I think this is a problem because

  • 6/8 of these questions weren't unclear to me, subjectively. (The first and fourth question in the list would, in my opinion, fall under the old "not a real question" close reason.)

  • 2/8 (6, 8) of these questions were received positively (score of +1 or more). More people thought that the question "shows research effort; it is useful and clear" than who thought "this question does not show any research effort; it is unclear or not useful."

  • 5/8 (2, 4, 6, 7, 8) of these questions received at least one answer (now scoring +8, +0, +4, +0, +6). Evidently the question wasn't unclear, if someone understood it.

  • 4/6 (1, 2, 3, 4) of these questions were answered, or their assumption was challenged, in the comments (often in the very comment that declared it "unclear," which makes it seem as if the question was considered so stupid that it had to be closed).
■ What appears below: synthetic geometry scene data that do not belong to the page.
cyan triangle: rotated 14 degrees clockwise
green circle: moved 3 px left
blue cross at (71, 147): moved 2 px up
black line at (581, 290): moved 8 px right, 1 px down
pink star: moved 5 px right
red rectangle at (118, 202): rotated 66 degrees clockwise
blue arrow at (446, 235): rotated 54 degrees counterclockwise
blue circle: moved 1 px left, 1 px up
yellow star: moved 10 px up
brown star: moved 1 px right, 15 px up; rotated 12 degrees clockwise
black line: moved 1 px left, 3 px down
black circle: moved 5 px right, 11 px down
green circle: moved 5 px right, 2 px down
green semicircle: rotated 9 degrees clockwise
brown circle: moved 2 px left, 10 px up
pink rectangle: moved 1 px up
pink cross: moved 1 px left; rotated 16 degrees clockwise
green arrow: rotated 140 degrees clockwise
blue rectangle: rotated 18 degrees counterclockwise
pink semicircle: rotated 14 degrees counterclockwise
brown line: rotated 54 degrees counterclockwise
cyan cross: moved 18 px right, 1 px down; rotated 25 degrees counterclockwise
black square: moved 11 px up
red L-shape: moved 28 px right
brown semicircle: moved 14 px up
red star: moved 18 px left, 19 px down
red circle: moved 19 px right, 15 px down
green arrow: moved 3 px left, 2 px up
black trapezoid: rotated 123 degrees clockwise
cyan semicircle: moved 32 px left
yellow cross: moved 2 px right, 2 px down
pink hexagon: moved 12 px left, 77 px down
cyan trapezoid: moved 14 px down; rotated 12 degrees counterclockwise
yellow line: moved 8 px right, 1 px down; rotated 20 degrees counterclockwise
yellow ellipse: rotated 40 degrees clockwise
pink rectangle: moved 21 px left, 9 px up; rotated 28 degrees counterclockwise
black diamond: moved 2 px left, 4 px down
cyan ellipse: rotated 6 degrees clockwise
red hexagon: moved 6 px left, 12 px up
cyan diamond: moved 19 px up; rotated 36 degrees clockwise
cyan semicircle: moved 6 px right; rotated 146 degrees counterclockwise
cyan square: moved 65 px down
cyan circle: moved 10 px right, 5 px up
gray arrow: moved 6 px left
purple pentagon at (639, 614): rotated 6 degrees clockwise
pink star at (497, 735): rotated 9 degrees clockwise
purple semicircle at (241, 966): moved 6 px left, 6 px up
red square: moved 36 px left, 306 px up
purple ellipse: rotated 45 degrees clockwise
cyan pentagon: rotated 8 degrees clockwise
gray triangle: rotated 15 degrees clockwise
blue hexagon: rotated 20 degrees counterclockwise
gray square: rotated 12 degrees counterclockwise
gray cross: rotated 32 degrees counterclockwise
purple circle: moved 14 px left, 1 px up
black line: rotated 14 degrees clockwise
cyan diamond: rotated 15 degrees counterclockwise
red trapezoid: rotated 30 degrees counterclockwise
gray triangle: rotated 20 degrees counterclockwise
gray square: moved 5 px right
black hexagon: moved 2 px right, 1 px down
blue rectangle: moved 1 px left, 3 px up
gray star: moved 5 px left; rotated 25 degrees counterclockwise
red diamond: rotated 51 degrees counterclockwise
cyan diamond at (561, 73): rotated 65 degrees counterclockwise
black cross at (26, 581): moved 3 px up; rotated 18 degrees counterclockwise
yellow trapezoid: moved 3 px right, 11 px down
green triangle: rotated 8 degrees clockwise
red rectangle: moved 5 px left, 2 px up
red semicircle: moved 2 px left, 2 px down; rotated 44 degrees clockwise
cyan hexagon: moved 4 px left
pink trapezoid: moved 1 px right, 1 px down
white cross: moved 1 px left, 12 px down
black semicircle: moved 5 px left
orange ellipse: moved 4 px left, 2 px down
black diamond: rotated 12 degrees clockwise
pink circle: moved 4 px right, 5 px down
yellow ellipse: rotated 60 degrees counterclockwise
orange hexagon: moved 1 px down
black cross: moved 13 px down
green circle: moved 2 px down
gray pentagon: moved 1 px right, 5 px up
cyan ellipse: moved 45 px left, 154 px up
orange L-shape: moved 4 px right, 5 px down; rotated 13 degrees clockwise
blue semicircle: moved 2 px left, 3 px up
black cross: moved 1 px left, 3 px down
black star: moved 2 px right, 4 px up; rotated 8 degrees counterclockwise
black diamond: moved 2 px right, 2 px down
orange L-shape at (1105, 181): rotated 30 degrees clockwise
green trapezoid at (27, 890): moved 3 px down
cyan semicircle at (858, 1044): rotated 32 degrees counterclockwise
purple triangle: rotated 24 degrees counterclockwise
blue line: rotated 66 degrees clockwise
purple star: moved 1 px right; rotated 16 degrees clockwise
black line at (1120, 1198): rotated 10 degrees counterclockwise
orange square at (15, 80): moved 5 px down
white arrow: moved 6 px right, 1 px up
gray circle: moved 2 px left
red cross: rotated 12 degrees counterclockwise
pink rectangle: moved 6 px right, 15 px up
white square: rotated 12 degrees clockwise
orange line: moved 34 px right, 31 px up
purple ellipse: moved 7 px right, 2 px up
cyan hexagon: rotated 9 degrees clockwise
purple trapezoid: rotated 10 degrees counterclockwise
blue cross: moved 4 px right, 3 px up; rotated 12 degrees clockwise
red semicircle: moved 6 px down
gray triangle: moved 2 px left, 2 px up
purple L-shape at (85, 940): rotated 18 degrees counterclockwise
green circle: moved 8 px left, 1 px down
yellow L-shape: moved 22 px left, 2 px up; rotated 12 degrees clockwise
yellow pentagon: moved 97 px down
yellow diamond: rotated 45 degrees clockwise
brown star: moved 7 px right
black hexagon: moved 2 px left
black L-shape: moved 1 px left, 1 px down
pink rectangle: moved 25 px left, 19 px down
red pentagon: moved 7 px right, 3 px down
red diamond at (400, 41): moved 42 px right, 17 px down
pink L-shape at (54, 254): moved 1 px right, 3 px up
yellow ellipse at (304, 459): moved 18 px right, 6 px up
Those should have been answers, not comments. If the question has a wrong assumption, it just means the person who asked didn't know something that could have been given to answer the question.

  • 5/8 (1, 2, 4, 7, 8) questions were by someone with <50 reputation who doesn't necessarily know what peoples' standards are for questions. Anecdotally, I see a lot of new users saying that they don't understand why people are "playing dumb" and not understanding the question. Ideally, a question should be self-contained and not require outside knowledge in order to answer it. But lacking that, it's still answerable.

  • Looking through the top questions, I think many would have been closed by the standards people are applying to "unclear what you're asking" these days. I don't think such questions should be discouraged.

  • Regardless of site policy, people don't like having their questions closed. The Stack Overflow blog agrees with this (with regard to the "closed" terminology):

    Having your question closed feels lousy; there’s no doubt about it. Now, we don’t care as much about nice as we do about quality – but that’s not a real dichotomy. We can be more constructive in conveying our standards without lowering them one bit. And we need to, because whether we liked it or not:
    Having your question closed feels like a personal attack.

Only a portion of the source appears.